We began the drive in absolute silence. The nerves were settling in. We had researched areas in Vietnam, but we hadn’t China. Heather had booked a place that had high reviews on Lonely Planet, and we had just went with it.

Looking around us, I began to feel sicker and sicker. Graffiti everywhere. People walking in the streets late at night. The closer we got to the hostel, the more unsafe I felt. It didn’t help that the driver was going in circles around this square. Was he trying to rake up the miles and charge us or was he really that lost? I was unsure. All I knew is I could barely breathe and Heather wasn’t mumbling a word.

Finally, the driver motioned us to get out. He pointed down a dark alley. “Go,” he said, using whatever English he could muster. We refused. He drove around the block again, then motioned us down the same alley.  He pointed down the alley and to the left.

I don’t know how or when we mustered up the courage to trust him, against all instinct, but we began making our way down the alley. There were lots of people (what we would later find out to be primarily tourists) walking down this street. For now, we were just jet lagged, hungry, and desperate to find the hostel.

“There it is! There it is!” Heather exclaimed. I would never have seen it, cleverly hidden between other businesses.

We made our way inside, still barely speaking. We were starving, so we walked back outside to find food. Still uncomfortable, we decided to go back in almost immediately and travel by daylight. We ate granola and listened to the noises of our anxious stomachs.

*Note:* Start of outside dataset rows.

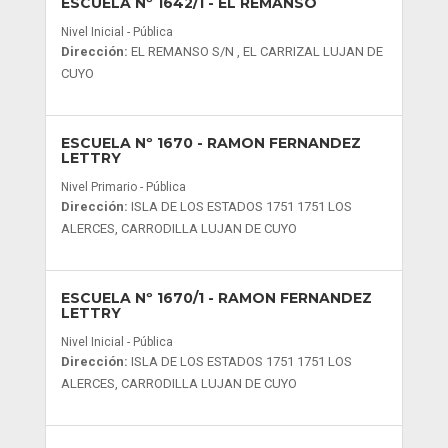
ESCUELA Nº 1642/1
- EL REMANSO
Nivel Inicial - Pública
Dirección:
EL REMANSO S/N , EL CARRIZAL LUJAN DE
CUYO
ESCUELA Nº 1670
- RAMON FERNANDEZ
LETTRY
Nivel Primario - Pública
Dirección:
ISLA DE LOS ESTADOS 1751 1751 LOS
ALERCES, CARRODILLA LUJAN DE CUYO
ESCUELA Nº 1670/1
- RAMON FERNANDEZ
LETTRY
Nivel Inicial - Pública
Dirección:
ISLA DE LOS ESTADOS 1751 1751 LOS
ALERCES, CARRODILLA LUJAN DE CUYO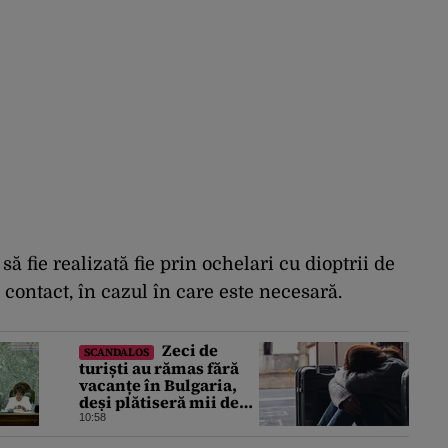
să fie realizată fie prin ochelari cu dioptrii de
contact, în cazul în care este necesară.
Zeci de
SCANDALOS
turiști au rămas fără
vacanțe în Bulgaria,
deși plătiseră mii de
euro. Cum s-au anulat
10:58
zborurile charter de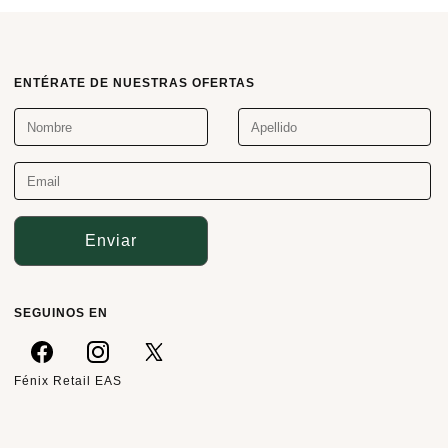
ENTÉRATE DE NUESTRAS OFERTAS
Enviar
SEGUINOS EN
Fénix Retail EAS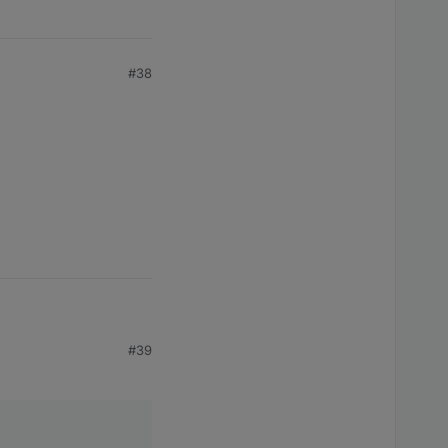
#38
#39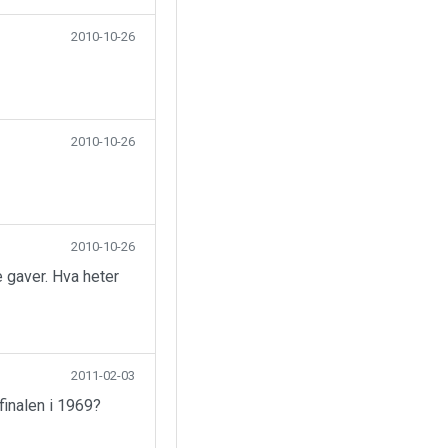
2010-10-26
2010-10-26
2010-10-26
 gaver. Hva heter
2011-02-03
finalen i 1969?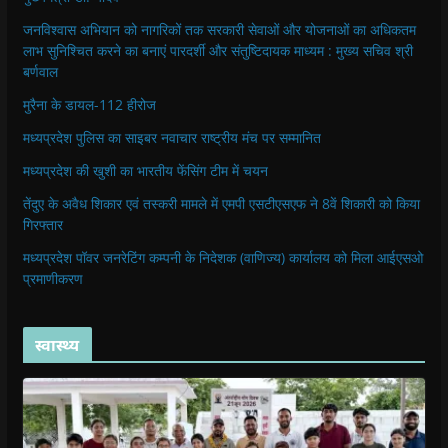
जनविश्वास अभियान को नागरिकों तक सरकारी सेवाओं और योजनाओं का अधिकतम
लाभ सुनिश्चित करने का बनाएं पारदर्शी और संतुष्टिदायक माध्यम : मुख्य सचिव श्री
बर्णवाल
मुरैना के डायल-112 हीरोज
मध्यप्रदेश पुलिस का साइबर नवाचार राष्ट्रीय मंच पर सम्मानित
मध्यप्रदेश की खुशी का भारतीय फेंसिंग टीम में चयन
तेंदुए के अवैध शिकार एवं तस्करी मामले में एमपी एसटीएसएफ ने 8वें शिकारी को किया
गिरफ्तार
मध्यप्रदेश पॉवर जनरेटिंग कम्पनी के निदेशक (वाणिज्य) कार्यालय को मिला आईएसओ
प्रमाणीकरण
स्वास्थ्य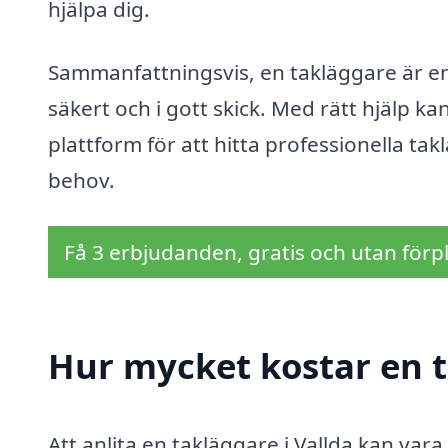
hjälpa dig.
Sammanfattningsvis, en takläggare är en n
säkert och i gott skick. Med rätt hjälp 
plattform för att hitta professionella tak
behov.
Få 3 erbjudanden, gratis och utan förpl
Hur mycket kostar en t
Att anlita en takläggare i Vallda kan vara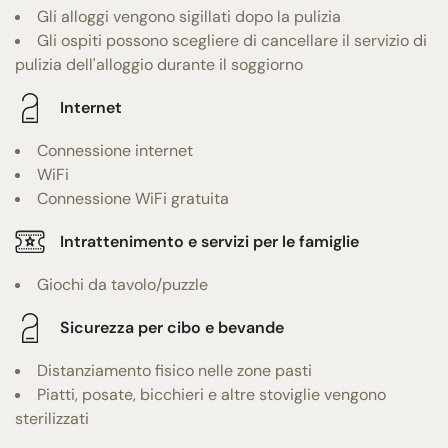
Gli alloggi vengono sigillati dopo la pulizia
Gli ospiti possono scegliere di cancellare il servizio di
pulizia dell'alloggio durante il soggiorno
Internet
Connessione internet
WiFi
Connessione WiFi gratuita
Intrattenimento e servizi per le famiglie
Giochi da tavolo/puzzle
Sicurezza per cibo e bevande
Distanziamento fisico nelle zone pasti
Piatti, posate, bicchieri e altre stoviglie vengono
sterilizzati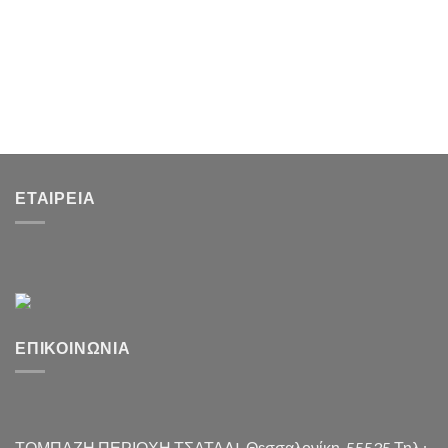
ΕΤΑΙΡΕΊΑ
ΕΠΙΚΟΙΝΩΝΊΑ
ΤΟΜΠΑΖΗ ΠΕΡΙΟΧΗ ΤΣΑΤΑΛI, Θεσσαλονίκη, 55535 Τηλ.: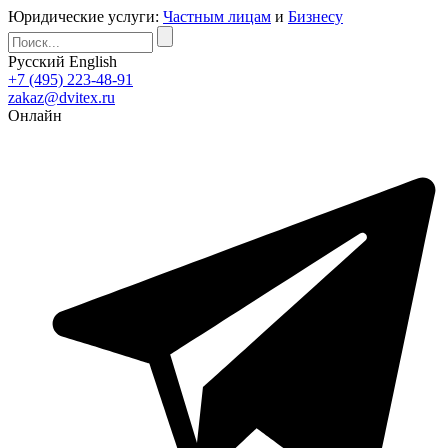
Юридические услуги:
Частным лицам
и
Бизнесу
Русский
English
+7 (495) 223-48-91
zakaz@dvitex.ru
Онлайн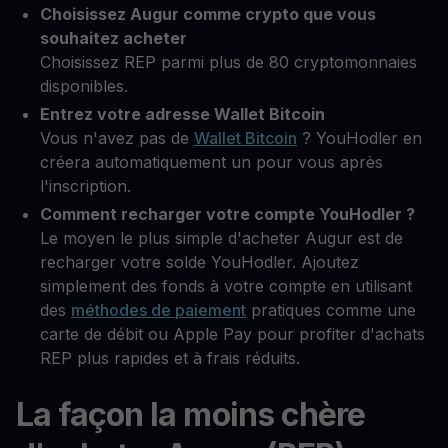
Choisissez Augur comme crypto que vous
souhaitez acheter
Choisissez REP parmi plus de 80 cryptomonnaies
disponibles.
Entrez votre adresse Wallet Bitcoin
Vous n'avez pas de
Wallet Bitcoin
? YouHodler en
créera automatiquement un pour vous après
l'inscription.
Comment recharger votre compte YouHodler ?
Le moyen le plus simple d'acheter Augur est de
recharger votre solde YouHodler. Ajoutez
simplement des fonds à votre compte en utilisant
des
méthodes de paiement
pratiques comme une
carte de débit ou Apple Pay pour profiter d'achats
REP plus rapides et à frais réduits.
La façon la moins chère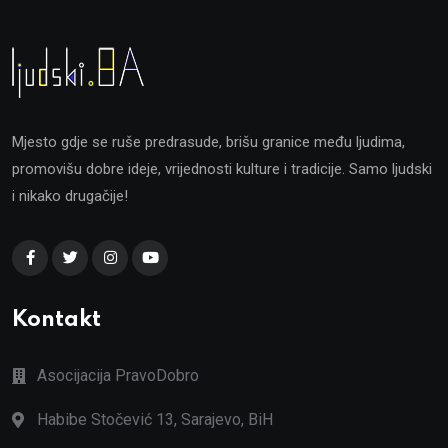
Mjesto gdje se ruše predrasude, brišu granice među ljudima,
promovišu dobre ideje, vrijednosti kulture i tradicije. Samo ljudski
i nikako drugačije!
Kontakt
Asocijacija PravoDobro
Habibe Stočević 13, Sarajevo, BiH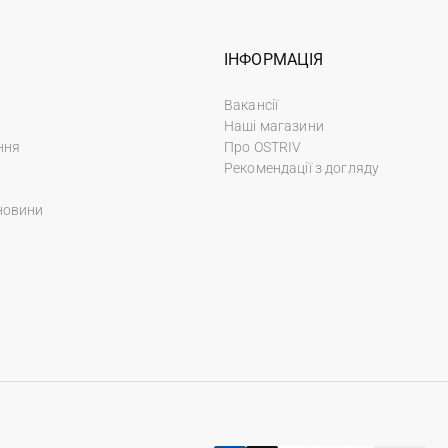
ІНФОРМАЦІЯ
Вакансії
Наші магазини
ння
Про OSTRIV
Рекомендації з догляду
новини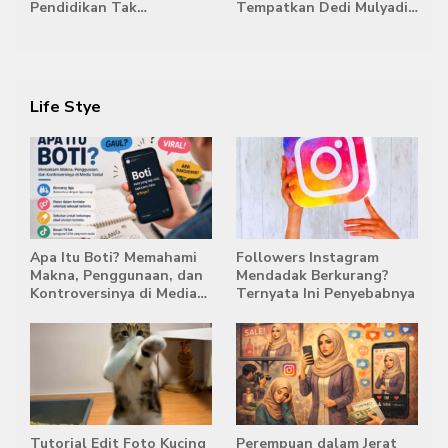
Pendidikan Tak
Tempatkan Dedi Mulyadi
Semestinya Biayai MBG
di Posisi Teratas Capres
2029
Life Stye
Apa Itu Boti? Memahami
Followers Instagram
Makna, Penggunaan, dan
Mendadak Berkurang?
Kontroversinya di Media
Ternyata Ini Penyebabnya
Sosial
Tutorial Edit Foto Kucing
Perempuan dalam Jerat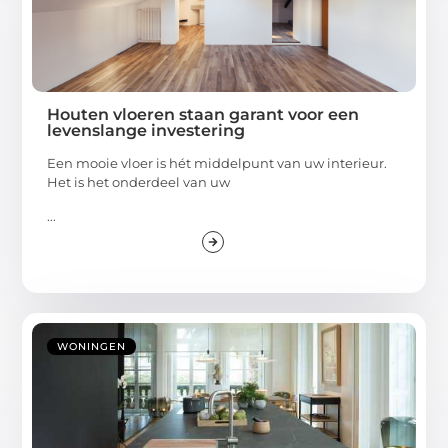
Houten vloeren staan garant voor een
levenslange investering
Een mooie vloer is hét middelpunt van uw interieur.
Het is het onderdeel van uw
...
WONINGEN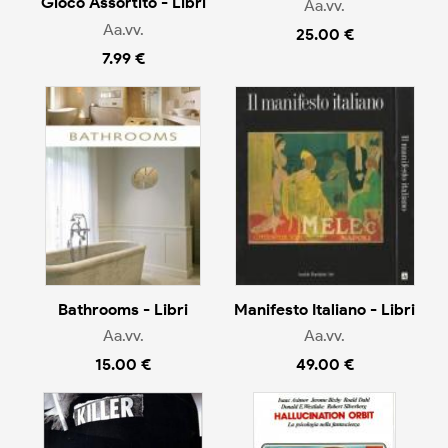
Gioco Assortito - Libri
Aa.vv.
Aa.vv.
25.00 €
7.99 €
Bathrooms - Libri
Manifesto Italiano - Libri
Aa.vv.
Aa.vv.
15.00 €
49.00 €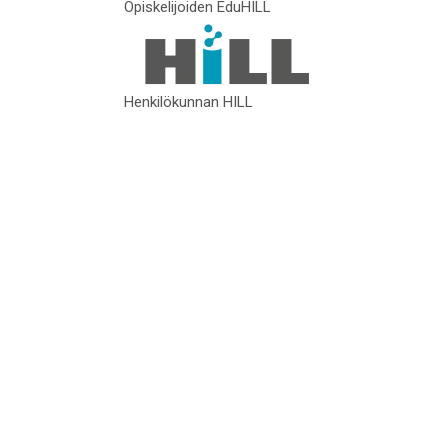
Opiskelijoiden EduHILL
Henkilökunnan HILL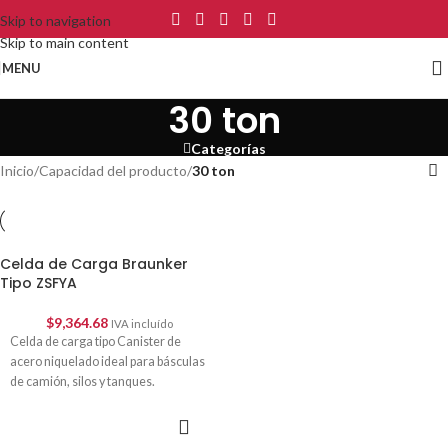
Skip to navigation
Skip to main content
MENU
30 ton
Categorías
Inicio
/
Capacidad del producto
/
30 ton
Celda de Carga Braunker
Tipo ZSFYA
$
9,364.68
IVA incluído
Celda de carga tipo Canister de
acero niquelado ideal para básculas
de camión, silos y tanques.
SELECCIONAR
OPCIONES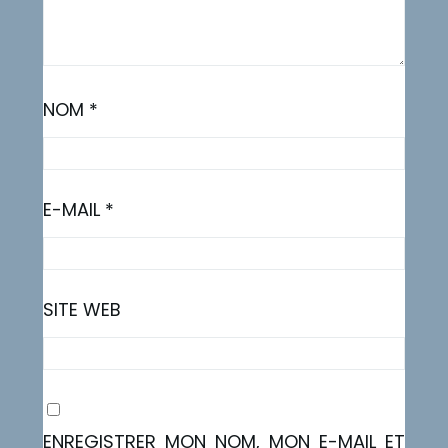
NOM
*
E-MAIL
*
SITE WEB
ENREGISTRER MON NOM, MON E-MAIL ET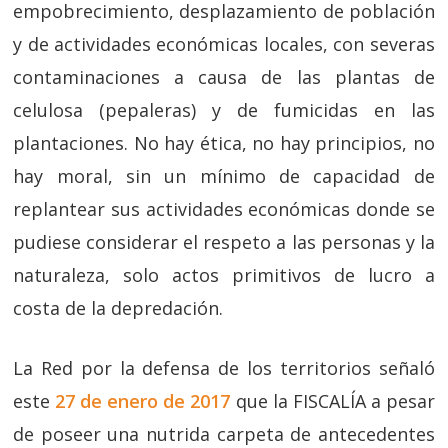
empobrecimiento, desplazamiento de población
y de actividades económicas locales, con severas
contaminaciones a causa de las plantas de
celulosa (pepaleras) y de fumicidas en las
plantaciones. No hay ética, no hay principios, no
hay moral, sin un mínimo de capacidad de
replantear sus actividades económicas donde se
pudiese considerar el respeto a las personas y la
naturaleza, solo actos primitivos de lucro a
costa de la depredación.
La Red por la defensa de los territorios señaló
este
27 de enero de 2017
que la FISCALÍA a pesar
de poseer una nutrida carpeta de antecedentes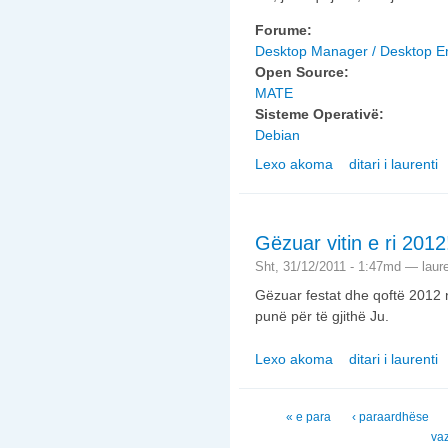
Forume:
Desktop Manager / Desktop E
Open Source:
MATE
Sisteme Operativë:
Debian
Lexo akoma
ditari i laurenti
nga Patjetër GNOME
Gëzuar vitin e ri 2012
Sht, 31/12/2011 - 1:47md —
laur
Gëzuar festat dhe qoftë 2012 n
punë për të gjithë Ju.
Lexo akoma
ditari i laurenti
nga Gëzuar vitin e ri
Faqet
« e para
‹ paraardhëse
va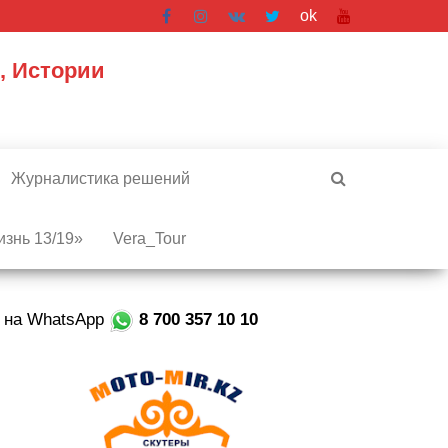
ok
, Истории
Журналистика решений
знь 13/19»
Vera_Tour
е на WhatsApp
8 700 357 10 10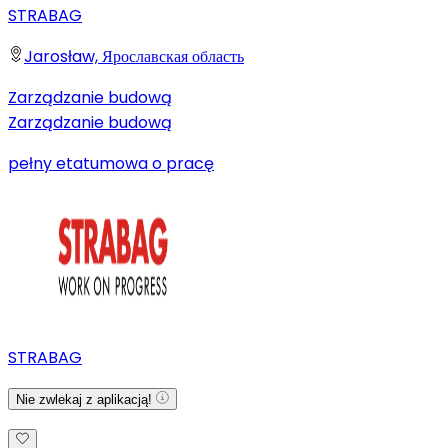
STRABAG
Jarosław, Ярославская область
Zarządzanie budową
Zarządzanie budową
pełny etat
umowa o pracę
STRABAG
Nie zwlekaj z aplikacją!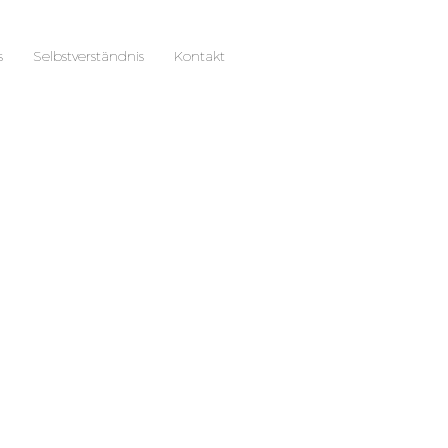
s
Selbstverständnis
Kontakt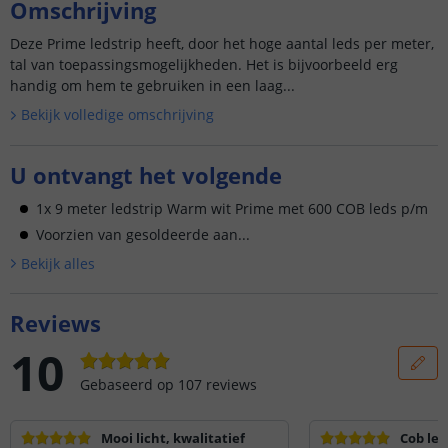
Omschrijving
Deze Prime ledstrip heeft, door het hoge aantal leds per meter,
tal van toepassingsmogelijkheden. Het is bijvoorbeeld erg
handig om hem te gebruiken in een laag...
Bekijk volledige omschrijving
U ontvangt het volgende
1x 9 meter ledstrip Warm wit Prime met 600 COB leds p/m
Voorzien van gesoldeerde aan...
Bekijk alle
s
Reviews
10
Gebaseerd op
107
reviews
Mooi licht, kwalitatief
Cob led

I knew this would happen. I knew it.

The next day, we were still riddled with culture shock. The hostel was beautiful, covered with plants and flowers and connected to an adorable little restaurant. It was pricier than Vietnam would be, but at least there was food.

We spent the morning taking in deep breaths of relief—finally revealing how scared we both were the night before. We were not in a bad part of town at all; the “graffiti-covered walls” were the doors to stores, opening as a garage door would.  We were in a nice district, close to many tourist attractions, such as Tiananmen Square, a large city square in the center of Beijing. The people were incredibly kind.

The first night Heather and I were at the hostel, I sat at a community table and wrote in my journal. One girl from the hostel, Miko, asked if she could join me. I immediately confessed that I knew little to no Chinese and told her a little about the culture shock Heather and I experienced. She taught me a couple key Chinese phrases such as “Wo Chi Su” or “I eat vegetables,” the closest phrase to saying “I am a vegetarian” (this was of course after I accidently ordered an omelet with ham in it and had no way to explain that I didn’t want it).  

Miko was staying in the hostel in Beijing with her family as she waited to go to school to play the harp. Her mother showed me pictures of her playing a harp that was bigger than she! Though her mother spoke no English, we spent an evening connecting through smiles and hand gestures.

Soon others joined us. A traveler from Amsterdam saw us laughing and enjoying ourselves. He, too, began opening up and telling his stories of how far he’d traveled and how long he’d been away from home. At the time, I was amazed. Now, after meeting so many travelers, I cannot recall where he had been, only that he had dedicated years to self-discovery, something I desperately wanted to do.

And this is how I started. No, it wasn’t for months or years at a time, but everyone’s journey is different—and mine, for now, would take me to Vietnam.

Culture shock wouldn’t get me twice.